[Collected data]
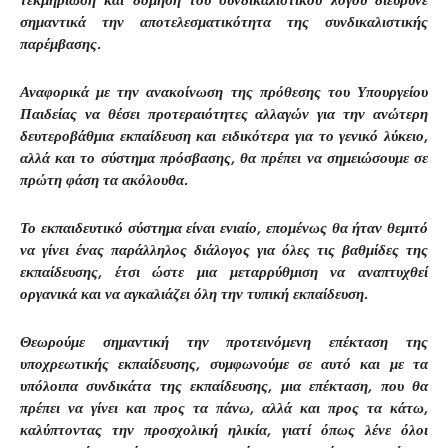
σημαντικά την αποτελεσματικότητα της συνδικαλιστικής
παρέμβασης.
Αναφορικά με την ανακοίνωση της πρόθεσης του Υπουργείου
Παιδείας να θέσει προτεραιότητες αλλαγών για την ανώτερη
δευτεροβάθμια εκπαίδευση και ειδικότερα για το γενικό λύκειο,
αλλά και το σύστημα πρόσβασης, θα πρέπει να σημειώσουμε σε
πρώτη φάση τα ακόλουθα.
Το εκπαιδευτικό σύστημα είναι ενιαίο, επομένως θα ήταν θεμιτό
να γίνει ένας παράλληλος διάλογος για όλες τις βαθμίδες της
εκπαίδευσης, έτσι ώστε μια μεταρρύθμιση να αναπτυχθεί
οργανικά και να αγκαλιάζει όλη την τυπική εκπαίδευση.
Θεωρούμε σημαντική την προτεινόμενη επέκταση της
υποχρεωτικής εκπαίδευσης, συμφωνούμε σε αυτό και με τα
υπόλοιπα συνδικάτα της εκπαίδευσης, μια επέκταση, που θα
πρέπει να γίνει και προς τα πάνω, αλλά και προς τα κάτω,
καλύπτοντας την προσχολική ηλικία, γιατί όπως λένε όλοι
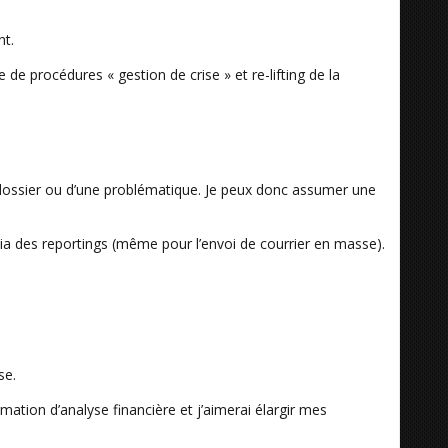
nt.
e procédures « gestion de crise » et re-lifting de la
un dossier ou d’une problématique. Je peux donc assumer une
via des reportings (même pour l’envoi de courrier en masse).
se.
ation d’analyse financière et j’aimerai élargir mes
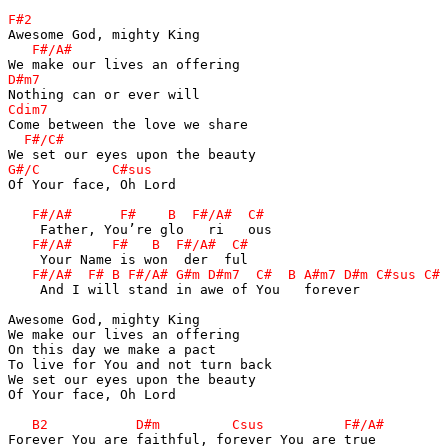
Of Your face, Oh Lord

> Exercise instructions: Return nothing but the lines running from the start of the data to the line with "πρώτη φάση τα ακόλουθα.", please, both ends included and no pictures.

> Exercise response:
σημαντικά την αποτελεσματικότητα της συνδικαλιστικής
παρέμβασης.
Αναφορικά με την ανακοίνωση της πρόθεσης του Υπουργείου
Παιδείας να θέσει προτεραιότητες αλλαγών για την ανώτερη
δευτεροβάθμια εκπαίδευση και ειδικότερα για το γενικό λύκειο,
αλλά και το σύστημα πρόσβασης, θα πρέπει να σημειώσουμε σε
πρώτη φάση τα ακόλουθα.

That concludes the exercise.